The second uses the Uniprot REST web service (Jain et al., 2009). Domains associated with a particular protein are extracted from the database and used as input to search Uniprot. In this way, known proteins with a similar domain structure to that being queried are returned and presented to the user. Users are then able to see the protein name and species of similar proteins, and can click through to the Uniprot entry.
The third uses the EBI’s InterproScan (Mulder and Apweiler, 2007) SOAP interface (McWilliam et al., 2009), querying up to 14 separate protein domain databases with a protein sequence retrieved from the database. The image and text returned also represent the most up-to-date information publicly available for the domains predicted within the query protein.
The Meta4 MySQL database models the following specific entities and their relationships:
(i) Sample: information about a specific biological sample that has been sequenced. In reality we imagine most researchers will store this information in some other database [e.g., a laboratory information management system (LIMS)], but this table allows metagenomic data to be linked to specific samples.
(ii) Assembly: information about a de novo assembly of data from a biological sample. This allows for multiple different assemblies of the same sample. The parameters of the assembly can be stored as tag = value pairs in an assembly_param table.
(iii) Contig: models the contigs that are output as the result of an assembly. We do not explicitly differentiate between contigs and scaffolds. In this instance, a contig simply describes a single, contiguous sequence obtained from a metagenomic assembly.
(iv) Gene prediction: information on the genes predicted on any given contig, including the location on the contig, and the DNA and protein sequence.
(v) Domain database: contains information on the domain database used and allows each gene prediction to have hits to multiple domain databases [e.g., PROSITE (Sigrist et al., 2010) and Pfam (Punta et al., 2012)] or multiple versions of the same domain database.
(vi) Protein domain: information on the domains within each domain database.
(vii) Domain match: storage of the link between gene predictions and protein domains, including location of the match, bit score and e-value.
Crucially, this structure allows multiple assemblies of the same biological sample, as it is common to carry out multiple genome assemblies using different software and parameter sets (which can be flexibly stored in the assembly_param table). Domain matches from multiple databases may also be stored.
Code Structure and Development
We have implemented the Meta4 data model in MySQL with an interface written in Perl and Perl CGI. The code has been tested on CloudBioLinux (Afgan et al., 2012) and a local Scientific Linux server, and should work on any standard LAMP server. The github repository contains the following folders:
(i) sql: SQL for creating the MySQL database.
(ii) examples: example files used to create a simple instance of Meta4.
(iii) scripts: perl scripts to load information and data into a Meta4 database.
(iv) cgi_scripts: perl CGI scripts that provide an interface to query the data within a Meta4 database.
A README file is included in the distribution which gives accurate instructions on how to create a Meta4 database that is accessible via a web browser.

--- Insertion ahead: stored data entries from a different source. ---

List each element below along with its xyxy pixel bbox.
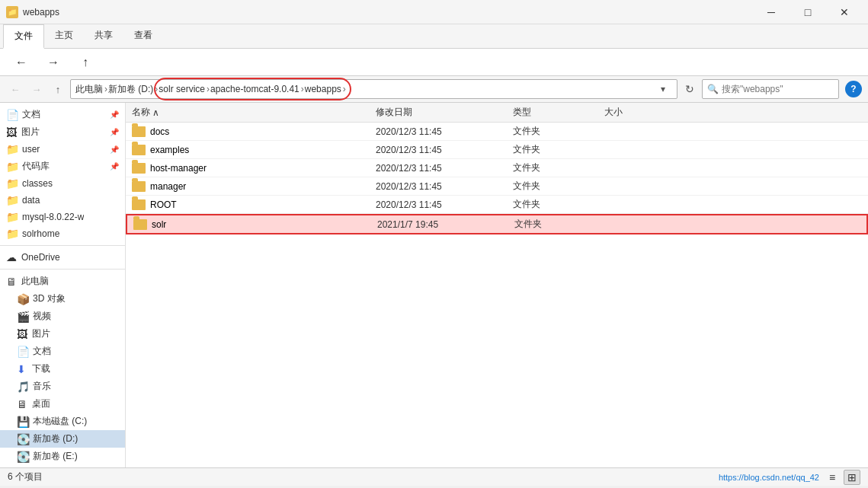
window-title: webapps xyxy=(23,7,59,18)
col-size[interactable]: 大小 xyxy=(598,106,674,119)
sidebar-item-documents[interactable]: 📄 文档 📌 xyxy=(0,106,125,123)
list-view-button[interactable]: ≡ xyxy=(824,470,841,485)
hdd-icon: 💾 xyxy=(17,416,30,428)
window-controls: ─ □ ✕ xyxy=(754,0,862,24)
sidebar-item-documents2[interactable]: 📄 文档 xyxy=(0,343,125,360)
sidebar-divider-1 xyxy=(0,245,125,246)
video-icon: 🎬 xyxy=(17,311,30,323)
picture-icon-2: 🖼 xyxy=(17,328,29,340)
forward-button[interactable]: → xyxy=(27,80,46,98)
file-name-manager: manager xyxy=(126,181,370,192)
file-row-docs[interactable]: docs 2020/12/3 11:45 文件夹 xyxy=(126,123,868,141)
folder-icon: 📁 xyxy=(6,143,19,155)
help-button[interactable]: ? xyxy=(845,81,862,97)
file-type-docs: 文件夹 xyxy=(507,125,598,138)
sidebar-item-downloads[interactable]: ⬇ 下载 xyxy=(0,360,125,378)
folder-icon-6: 📁 xyxy=(6,228,19,240)
sidebar-item-data[interactable]: 📁 data xyxy=(0,192,125,209)
folder-icon-3: 📁 xyxy=(6,177,19,190)
tile-view-button[interactable]: ⊞ xyxy=(844,470,860,485)
address-dropdown[interactable]: ▾ xyxy=(654,80,672,98)
sidebar-item-mysql[interactable]: 📁 mysql-8.0.22-w xyxy=(0,209,125,225)
ribbon: 文件 主页 共享 查看 xyxy=(0,24,868,49)
nav-up-ribbon[interactable]: ↑ xyxy=(70,54,101,71)
sidebar-item-edrive[interactable]: 💽 新加卷 (E:) xyxy=(0,448,125,465)
file-row-root[interactable]: ROOT 2020/12/3 11:45 文件夹 xyxy=(126,196,868,214)
minimize-button[interactable]: ─ xyxy=(754,0,789,24)
close-button[interactable]: ✕ xyxy=(827,0,862,24)
sidebar-item-pictures2[interactable]: 🖼 图片 xyxy=(0,325,125,343)
col-name[interactable]: 名称 ∧ xyxy=(126,106,370,119)
folder-icon-4: 📁 xyxy=(6,194,19,206)
sidebar-item-music[interactable]: 🎵 音乐 xyxy=(0,378,125,395)
tab-share[interactable]: 共享 xyxy=(84,24,123,48)
col-type[interactable]: 类型 xyxy=(507,106,598,119)
maximize-button[interactable]: □ xyxy=(790,0,825,24)
tab-view[interactable]: 查看 xyxy=(123,24,163,48)
download-icon: ⬇ xyxy=(17,363,29,375)
file-date-root: 2020/12/3 11:45 xyxy=(370,199,507,210)
document-icon: 📄 xyxy=(6,109,19,121)
ribbon-tabs: 文件 主页 共享 查看 xyxy=(0,24,868,48)
folder-icon-solr xyxy=(133,219,147,230)
search-icon: 🔍 xyxy=(707,84,719,94)
file-type-hostmanager: 文件夹 xyxy=(507,161,598,174)
status-bar: 6 个项目 https://blog.csdn.net/qq_42 ≡ ⊞ xyxy=(0,467,868,486)
file-type-root: 文件夹 xyxy=(507,198,598,211)
sidebar-item-solrhome[interactable]: 📁 solrhome xyxy=(0,225,125,242)
up-button[interactable]: ↑ xyxy=(49,80,67,98)
search-input[interactable] xyxy=(722,84,836,94)
sidebar-item-video[interactable]: 🎬 视频 xyxy=(0,308,125,325)
title-bar: 📁 webapps ─ □ ✕ xyxy=(0,0,868,24)
back-button[interactable]: ← xyxy=(6,80,24,98)
sidebar-item-ddrive[interactable]: 💽 新加卷 (D:) xyxy=(0,430,125,448)
sidebar-item-desktop[interactable]: 🖥 桌面 xyxy=(0,395,125,413)
file-date-solr: 2021/1/7 19:45 xyxy=(371,219,508,230)
file-name-solr: solr xyxy=(127,219,371,230)
sidebar-item-codebase[interactable]: 📁 代码库 📌 xyxy=(0,158,125,175)
file-row-manager[interactable]: manager 2020/12/3 11:45 文件夹 xyxy=(126,177,868,196)
sidebar-item-user[interactable]: 📁 user 📌 xyxy=(0,141,125,158)
sidebar-item-classes[interactable]: 📁 classes xyxy=(0,175,125,192)
file-name-docs: docs xyxy=(126,126,370,137)
nav-forward-ribbon[interactable]: → xyxy=(38,54,69,71)
file-name-root: ROOT xyxy=(126,199,370,210)
folder-icon-manager xyxy=(132,181,146,192)
refresh-button[interactable]: ↻ xyxy=(681,80,699,98)
cloud-icon: ☁ xyxy=(6,251,18,263)
folder-icon-5: 📁 xyxy=(6,211,19,223)
file-date-examples: 2020/12/3 11:45 xyxy=(370,145,507,155)
nav-back-ribbon[interactable]: ← xyxy=(6,54,37,71)
picture-icon: 🖼 xyxy=(6,126,18,139)
file-row-hostmanager[interactable]: host-manager 2020/12/3 11:45 文件夹 xyxy=(126,159,868,177)
breadcrumb-drive[interactable]: 新加卷 (D:) › xyxy=(108,83,159,96)
sidebar-item-pictures[interactable]: 🖼 图片 📌 xyxy=(0,123,125,141)
breadcrumb-webapps[interactable]: webapps › xyxy=(305,84,347,94)
tab-home[interactable]: 主页 xyxy=(44,24,84,48)
folder-title-icon: 📁 xyxy=(6,6,18,18)
folder-icon-2: 📁 xyxy=(6,161,19,173)
sidebar-item-3dobjects[interactable]: 📦 3D 对象 xyxy=(0,290,125,308)
breadcrumb-tomcat[interactable]: apache-tomcat-9.0.41 › xyxy=(210,84,305,94)
file-row-examples[interactable]: examples 2020/12/3 11:45 文件夹 xyxy=(126,141,868,159)
file-row-solr[interactable]: solr 2021/1/7 19:45 文件夹 xyxy=(126,214,868,234)
folder-icon-hostmanager xyxy=(132,163,146,174)
tab-file[interactable]: 文件 xyxy=(3,24,44,49)
search-box[interactable]: 🔍 xyxy=(702,79,839,99)
computer-icon: 🖥 xyxy=(6,276,18,288)
file-type-manager: 文件夹 xyxy=(507,180,598,193)
col-date[interactable]: 修改日期 xyxy=(370,106,507,119)
website-link: https://blog.csdn.net/qq_42 xyxy=(719,473,819,482)
disk-icon: 💽 xyxy=(17,433,30,445)
sidebar-item-thispc[interactable]: 🖥 此电脑 xyxy=(0,273,125,290)
address-path[interactable]: 此电脑 › 新加卷 (D:) › solr service › apache-t… xyxy=(70,79,677,99)
file-type-examples: 文件夹 xyxy=(507,143,598,156)
sidebar-item-onedrive[interactable]: ☁ OneDrive xyxy=(0,249,125,266)
ribbon-content: ← → ↑ xyxy=(0,49,868,76)
breadcrumb-solrservice[interactable]: solr service › xyxy=(159,84,210,94)
disk-icon-2: 💽 xyxy=(17,451,30,463)
sidebar: 📄 文档 📌 🖼 图片 📌 📁 user 📌 📁 代码库 📌 📁 classes… xyxy=(0,103,126,467)
document-icon-2: 📄 xyxy=(17,346,30,358)
sidebar-item-cdrive[interactable]: 💾 本地磁盘 (C:) xyxy=(0,413,125,430)
breadcrumb-thispc[interactable]: 此电脑 › xyxy=(75,83,108,96)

If the import scripts are run with no parameters, simple instructions are printed to the terminal.
Meta4 is released under an open-source license and we welcome active participation in the project. Whilst Meta4 is suitable for release and publication in its current form, there are many ways in which Meta4 could be developed. For example, currently users must import data using Linux command-line scripts, rather than a graphical user interface (GUI); also, we present scripts to import data from the output of pfam_scan.pl5, and we welcome contributions that are able to import data from other software formats.

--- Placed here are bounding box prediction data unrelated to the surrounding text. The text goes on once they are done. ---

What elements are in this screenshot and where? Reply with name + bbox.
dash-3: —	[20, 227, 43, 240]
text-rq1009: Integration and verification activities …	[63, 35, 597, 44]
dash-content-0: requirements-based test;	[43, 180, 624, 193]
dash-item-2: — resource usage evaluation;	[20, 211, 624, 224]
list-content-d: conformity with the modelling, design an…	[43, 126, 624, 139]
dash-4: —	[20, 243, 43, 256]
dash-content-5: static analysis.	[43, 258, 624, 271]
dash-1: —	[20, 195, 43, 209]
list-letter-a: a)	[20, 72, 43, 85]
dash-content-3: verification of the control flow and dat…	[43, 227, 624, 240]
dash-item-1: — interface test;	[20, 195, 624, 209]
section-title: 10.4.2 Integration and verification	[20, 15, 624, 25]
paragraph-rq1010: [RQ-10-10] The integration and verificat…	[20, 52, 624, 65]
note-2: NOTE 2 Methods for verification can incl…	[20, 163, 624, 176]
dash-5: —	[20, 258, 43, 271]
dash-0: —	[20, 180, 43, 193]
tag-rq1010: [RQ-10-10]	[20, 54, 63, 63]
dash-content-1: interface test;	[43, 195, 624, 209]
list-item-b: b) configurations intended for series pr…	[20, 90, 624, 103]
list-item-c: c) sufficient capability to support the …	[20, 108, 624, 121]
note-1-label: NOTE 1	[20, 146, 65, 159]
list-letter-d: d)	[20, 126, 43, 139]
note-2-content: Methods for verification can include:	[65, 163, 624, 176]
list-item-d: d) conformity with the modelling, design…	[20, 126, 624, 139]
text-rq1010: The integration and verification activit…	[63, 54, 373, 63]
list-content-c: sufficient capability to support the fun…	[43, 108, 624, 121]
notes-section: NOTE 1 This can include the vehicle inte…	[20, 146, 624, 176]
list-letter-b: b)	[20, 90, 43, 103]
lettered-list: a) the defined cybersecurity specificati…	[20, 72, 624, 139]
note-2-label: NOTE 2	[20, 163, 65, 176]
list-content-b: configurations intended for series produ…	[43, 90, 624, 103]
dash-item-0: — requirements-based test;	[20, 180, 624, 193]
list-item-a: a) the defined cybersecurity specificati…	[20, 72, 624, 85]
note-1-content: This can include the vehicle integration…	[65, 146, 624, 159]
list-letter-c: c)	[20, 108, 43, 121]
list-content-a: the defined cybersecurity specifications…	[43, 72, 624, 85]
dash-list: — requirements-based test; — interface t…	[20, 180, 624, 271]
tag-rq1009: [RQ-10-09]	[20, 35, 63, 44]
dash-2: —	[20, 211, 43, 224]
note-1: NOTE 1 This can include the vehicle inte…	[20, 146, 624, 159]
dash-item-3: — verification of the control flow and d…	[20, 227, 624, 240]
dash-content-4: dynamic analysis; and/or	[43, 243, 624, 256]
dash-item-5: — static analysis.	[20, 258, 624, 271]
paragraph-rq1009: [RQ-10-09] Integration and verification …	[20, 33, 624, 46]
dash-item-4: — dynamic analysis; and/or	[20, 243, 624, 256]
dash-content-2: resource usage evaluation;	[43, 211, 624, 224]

We have created an example Meta4 database and the results can be browsed at http://www.ark-genomics.org/tools/meta4. Briefly, we downloaded data from Hess et al. (2011) (SRA accession SRA023560) and assembled the reads using SOAPdenovo (Li et al., 2010). Open-reading frames greater than 200 bp in length were extracted as putative genes. Pfam-A domains were annotated using pfam_scan.pl5. As the experiment was designed to find novel biomass degrading genes, we encourage users to enter “glyco_hydro” into the “Name” field and click “Submit.”
Browsing Gene Predictions
Meta4 allows users to browse information on particular gene predictions. An example screenshot of such information can be seen in Figure 2. Basic information such as the gene name, description, and sequence lengths are extracted from the database. Protein domains annotated within the database are also extracted, and presented as both a table and an image. Furthermore, the actual gene and protein sequences are presented, and formatted correctly. Afterward, live information is presented from the three web services. Firstly, proteins with the same domain structure are extracted from Uniprot, and presented as a table. Secondly, the top 10 BLAST hits against Uniprot/TREMBL are presented. In this way, users are able to see similar proteins in Unprot by domain structure and by sequence homology, and can click through to the relevant entries. Finally, results from the InterProScan web service are presented, both as an image and as text. As InterProScan searches 14 different domain databases, we are able to view more information here than the simple domain information stored in the Meta4 database. A key advantage of Meta4 is that information and annotation about the protein in question is served to the user in real time, and therefore represents the most up-to-date information possible.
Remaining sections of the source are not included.